5 years ago, I started a blog post-divorce, to explore the in-between, whatever that means. At the time, I thought it was a great idea to –save all my money and ultimately spend all of my money for a one-way ticket around the world to find myself. I really loved Eat Pray Love! At 35 in my first blog post I wrote “my vision of being married with two children, a dog and a white picket fence is not exactly happening.” I traveled, transformed and had a wonderful time in the process.
This was 5 years ago – and a lot has changed. I have changed – yet again. The world has changed.
Most of my previous chronicles were about dating after divorce and dealing with that experience. My life coach dubbed me a “bad picker” when it came to men – a trait that thankfully can be changed. Regardless of what happens in my dating status – I did learn to always pick myself.
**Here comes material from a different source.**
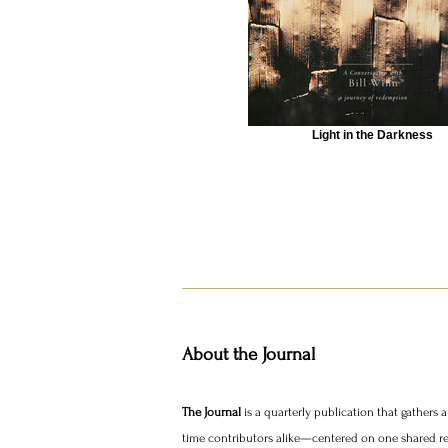
Light in the Darkness
About the Journal
The Journal
is a quarterly publication that gathers
time contributors alike—centered on one shared real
Potentially, one of the greatest pieces of knowledge I have learned.
I had not renewed my Aha Abroad blog for years and a book my sister had made for me of all my articles was in a corner of the room – collecting layers of dust. In one of my manic 2020 Covid Quarantine Cleaning sessions – I decided to dust it off and it got me thinking. When I unwrapped this present 4 years ago, I broke out in tears –all my emotions and experiences from this time bound in a beautiful crimson red book.
As I was approaching 40 – start playing the really scary music – I thought it was time to find myself again. Starting to learn this is an on-going process . . . and the minute you think you have it all figured out something will change. Now my blog title from 5 years ago made a little more sense.
Aha Moment: We are always in-between. In-between new moments, new days and staying present is the ultimate goal. Leaning into new versions of ourselves that are ever changing. In-between blissful moments and knees on the ground tears down the cheek moments. All to know – this too will change.
As the ship has sailed on the idea of kids for me – something I had been wanting for the last two decades – I am venturing on this path that is not mapped out. There is some major mental life planning comfort in knowing pregnancy – through high school is filled with breast feeding, diaper changing, laundry, soccer games, the tween and teens years and all that encompasses parenting. As I told one of my best-friends from college a decade ago when she was deciding on having children, “having children is the meaning of life.”
So, if having children is the “meaning of life” and I am not having children . . . what is the meaning of my life?
Try not to resist the changes that come your way. Instead let life live through you. And do not worry that your life is turning upside down. How do you know that the side you are used to is better than the one to come?-Rumi
Hence, I thought it was a good time to have this outlet again! And figure out what life without children looks like. AKA . . . time to find some serious hobbies! It has taken me a minute to wrap my head around the uncharted path ahead, but I am so excited and know this is the right path for me. I will be writing about travel, food and wine. Sharing my lessons learned from the past (excited to read through that crimson book) and will of course be changing along the way.